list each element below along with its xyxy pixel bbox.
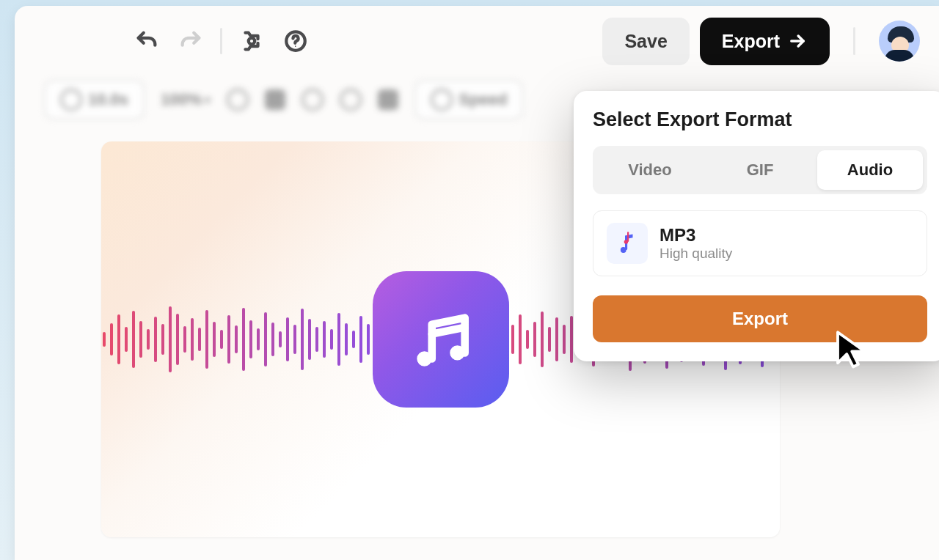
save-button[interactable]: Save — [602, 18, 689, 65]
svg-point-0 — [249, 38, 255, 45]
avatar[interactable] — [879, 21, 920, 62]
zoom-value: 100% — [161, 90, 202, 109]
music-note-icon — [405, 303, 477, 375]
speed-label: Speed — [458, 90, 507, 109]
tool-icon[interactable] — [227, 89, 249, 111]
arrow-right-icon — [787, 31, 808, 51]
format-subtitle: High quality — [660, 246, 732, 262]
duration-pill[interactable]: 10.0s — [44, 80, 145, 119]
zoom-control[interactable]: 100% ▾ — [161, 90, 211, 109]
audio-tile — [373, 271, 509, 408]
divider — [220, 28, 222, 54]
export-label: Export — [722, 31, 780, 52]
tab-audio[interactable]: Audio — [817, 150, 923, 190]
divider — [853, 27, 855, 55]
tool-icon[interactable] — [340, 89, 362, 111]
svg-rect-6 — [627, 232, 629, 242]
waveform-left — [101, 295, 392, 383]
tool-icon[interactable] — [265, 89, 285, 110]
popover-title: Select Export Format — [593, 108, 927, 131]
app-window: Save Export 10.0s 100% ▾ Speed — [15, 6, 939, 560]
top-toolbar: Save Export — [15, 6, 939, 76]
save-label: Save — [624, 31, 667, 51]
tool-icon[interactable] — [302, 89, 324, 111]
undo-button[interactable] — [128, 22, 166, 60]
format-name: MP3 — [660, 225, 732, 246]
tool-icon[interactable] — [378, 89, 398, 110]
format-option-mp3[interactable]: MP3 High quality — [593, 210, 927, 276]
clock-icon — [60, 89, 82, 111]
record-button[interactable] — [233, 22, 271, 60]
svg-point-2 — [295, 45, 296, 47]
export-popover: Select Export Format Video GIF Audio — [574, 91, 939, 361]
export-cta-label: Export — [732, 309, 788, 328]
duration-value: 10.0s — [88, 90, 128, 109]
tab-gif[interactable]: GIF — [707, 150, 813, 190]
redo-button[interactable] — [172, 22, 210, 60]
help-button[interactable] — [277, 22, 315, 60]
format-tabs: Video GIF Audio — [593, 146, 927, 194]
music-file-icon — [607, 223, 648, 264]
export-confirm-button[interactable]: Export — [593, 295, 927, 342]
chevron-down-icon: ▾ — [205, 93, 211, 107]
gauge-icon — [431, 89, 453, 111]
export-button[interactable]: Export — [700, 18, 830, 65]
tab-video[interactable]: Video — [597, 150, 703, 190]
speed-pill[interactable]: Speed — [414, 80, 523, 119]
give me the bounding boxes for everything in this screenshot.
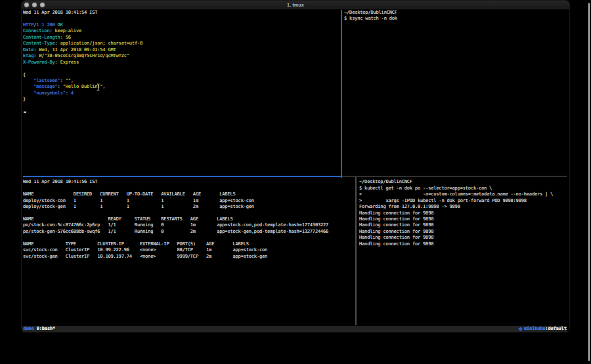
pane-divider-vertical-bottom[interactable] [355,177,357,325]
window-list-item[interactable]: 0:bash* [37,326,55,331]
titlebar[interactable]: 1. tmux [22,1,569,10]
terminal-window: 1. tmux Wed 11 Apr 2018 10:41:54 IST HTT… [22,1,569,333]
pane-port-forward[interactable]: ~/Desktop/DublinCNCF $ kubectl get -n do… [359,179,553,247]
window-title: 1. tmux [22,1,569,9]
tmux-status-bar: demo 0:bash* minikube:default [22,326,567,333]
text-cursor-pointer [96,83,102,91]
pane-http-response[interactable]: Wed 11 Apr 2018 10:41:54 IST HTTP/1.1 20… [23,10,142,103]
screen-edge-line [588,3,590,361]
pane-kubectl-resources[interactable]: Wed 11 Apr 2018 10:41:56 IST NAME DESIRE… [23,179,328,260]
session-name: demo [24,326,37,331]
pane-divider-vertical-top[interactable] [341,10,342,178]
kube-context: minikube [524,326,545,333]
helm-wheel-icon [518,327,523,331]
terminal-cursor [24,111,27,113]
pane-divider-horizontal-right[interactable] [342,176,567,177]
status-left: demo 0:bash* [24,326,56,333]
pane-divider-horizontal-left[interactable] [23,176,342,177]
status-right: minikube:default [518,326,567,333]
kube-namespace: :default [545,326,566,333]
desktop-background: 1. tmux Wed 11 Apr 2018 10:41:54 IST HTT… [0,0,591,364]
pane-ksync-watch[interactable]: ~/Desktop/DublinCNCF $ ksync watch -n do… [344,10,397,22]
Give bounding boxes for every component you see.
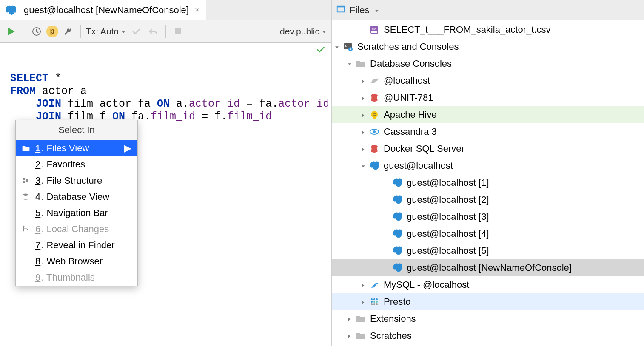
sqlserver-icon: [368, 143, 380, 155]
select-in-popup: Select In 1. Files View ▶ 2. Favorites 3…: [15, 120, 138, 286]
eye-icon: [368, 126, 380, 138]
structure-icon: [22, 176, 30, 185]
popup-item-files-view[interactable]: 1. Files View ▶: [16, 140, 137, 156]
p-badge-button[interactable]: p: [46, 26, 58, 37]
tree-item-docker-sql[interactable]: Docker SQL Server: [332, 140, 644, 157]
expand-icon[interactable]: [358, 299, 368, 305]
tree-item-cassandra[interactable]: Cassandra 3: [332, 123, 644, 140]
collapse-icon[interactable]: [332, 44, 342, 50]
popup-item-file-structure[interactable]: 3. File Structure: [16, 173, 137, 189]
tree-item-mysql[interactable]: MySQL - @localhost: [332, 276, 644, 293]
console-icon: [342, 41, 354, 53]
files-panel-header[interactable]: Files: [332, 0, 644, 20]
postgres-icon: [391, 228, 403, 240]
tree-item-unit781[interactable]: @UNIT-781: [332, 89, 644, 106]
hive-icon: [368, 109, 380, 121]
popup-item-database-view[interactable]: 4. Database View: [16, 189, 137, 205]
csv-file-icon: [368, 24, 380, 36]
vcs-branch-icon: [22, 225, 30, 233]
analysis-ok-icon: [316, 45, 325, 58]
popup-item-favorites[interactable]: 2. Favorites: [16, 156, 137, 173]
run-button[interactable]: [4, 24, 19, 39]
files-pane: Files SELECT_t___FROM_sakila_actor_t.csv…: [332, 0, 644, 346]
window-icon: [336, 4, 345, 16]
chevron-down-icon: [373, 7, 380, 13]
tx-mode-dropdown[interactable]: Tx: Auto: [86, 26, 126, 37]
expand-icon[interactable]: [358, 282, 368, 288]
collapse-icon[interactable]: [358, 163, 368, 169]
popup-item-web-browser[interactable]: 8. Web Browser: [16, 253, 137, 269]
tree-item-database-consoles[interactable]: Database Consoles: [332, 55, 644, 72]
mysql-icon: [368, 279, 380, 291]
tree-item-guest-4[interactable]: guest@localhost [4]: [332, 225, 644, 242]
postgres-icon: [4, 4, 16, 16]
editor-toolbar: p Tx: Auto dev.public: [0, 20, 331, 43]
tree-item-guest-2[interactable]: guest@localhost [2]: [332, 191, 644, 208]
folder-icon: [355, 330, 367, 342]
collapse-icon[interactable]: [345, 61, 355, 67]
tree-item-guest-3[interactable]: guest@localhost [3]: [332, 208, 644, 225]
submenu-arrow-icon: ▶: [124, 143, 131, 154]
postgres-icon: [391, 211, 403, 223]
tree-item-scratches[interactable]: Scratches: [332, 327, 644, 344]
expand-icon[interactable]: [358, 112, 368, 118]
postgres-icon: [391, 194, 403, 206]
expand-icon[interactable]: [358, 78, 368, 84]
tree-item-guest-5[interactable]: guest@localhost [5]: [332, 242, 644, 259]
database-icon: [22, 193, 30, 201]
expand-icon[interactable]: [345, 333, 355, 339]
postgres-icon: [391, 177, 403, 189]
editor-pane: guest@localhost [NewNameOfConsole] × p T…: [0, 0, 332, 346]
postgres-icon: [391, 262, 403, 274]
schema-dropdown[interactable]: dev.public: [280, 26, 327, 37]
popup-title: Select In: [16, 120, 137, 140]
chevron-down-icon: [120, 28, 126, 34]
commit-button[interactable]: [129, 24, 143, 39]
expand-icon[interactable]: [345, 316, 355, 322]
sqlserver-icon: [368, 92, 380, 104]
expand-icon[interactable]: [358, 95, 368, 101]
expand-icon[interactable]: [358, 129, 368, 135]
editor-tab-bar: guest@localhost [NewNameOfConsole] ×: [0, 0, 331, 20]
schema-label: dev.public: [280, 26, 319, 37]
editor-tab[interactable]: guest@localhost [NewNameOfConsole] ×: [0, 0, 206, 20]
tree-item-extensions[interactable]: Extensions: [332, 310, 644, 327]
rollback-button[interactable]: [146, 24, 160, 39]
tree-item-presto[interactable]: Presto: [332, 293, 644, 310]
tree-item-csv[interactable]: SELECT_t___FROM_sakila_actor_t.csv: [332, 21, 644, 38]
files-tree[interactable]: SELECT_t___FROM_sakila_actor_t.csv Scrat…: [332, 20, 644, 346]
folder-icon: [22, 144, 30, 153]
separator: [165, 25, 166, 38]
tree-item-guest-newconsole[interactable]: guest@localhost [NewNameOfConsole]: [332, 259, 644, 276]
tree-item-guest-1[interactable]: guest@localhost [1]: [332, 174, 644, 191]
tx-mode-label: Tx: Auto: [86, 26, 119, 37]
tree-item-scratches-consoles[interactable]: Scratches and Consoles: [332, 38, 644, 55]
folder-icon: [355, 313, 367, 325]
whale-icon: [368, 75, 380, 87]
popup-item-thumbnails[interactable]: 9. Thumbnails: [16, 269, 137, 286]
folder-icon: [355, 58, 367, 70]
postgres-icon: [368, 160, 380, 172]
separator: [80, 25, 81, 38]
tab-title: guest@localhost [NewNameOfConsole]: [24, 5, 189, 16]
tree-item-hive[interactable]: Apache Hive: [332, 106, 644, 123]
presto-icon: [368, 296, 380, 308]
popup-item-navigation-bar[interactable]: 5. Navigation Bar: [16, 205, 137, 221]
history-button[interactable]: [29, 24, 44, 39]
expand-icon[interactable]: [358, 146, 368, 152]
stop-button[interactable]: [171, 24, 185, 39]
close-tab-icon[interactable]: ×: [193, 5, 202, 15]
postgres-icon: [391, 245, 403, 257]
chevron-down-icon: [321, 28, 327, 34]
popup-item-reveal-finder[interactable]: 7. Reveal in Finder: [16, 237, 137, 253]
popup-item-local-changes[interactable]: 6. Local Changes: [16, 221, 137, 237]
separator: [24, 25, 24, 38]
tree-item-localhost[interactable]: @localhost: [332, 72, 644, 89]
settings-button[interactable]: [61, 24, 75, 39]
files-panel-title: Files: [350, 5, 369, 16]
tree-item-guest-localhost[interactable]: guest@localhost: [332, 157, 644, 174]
+++
What the task requires: What is the number of lines in the entries that include the string "folder"? Reply with that number alone.

Exercise answer: 4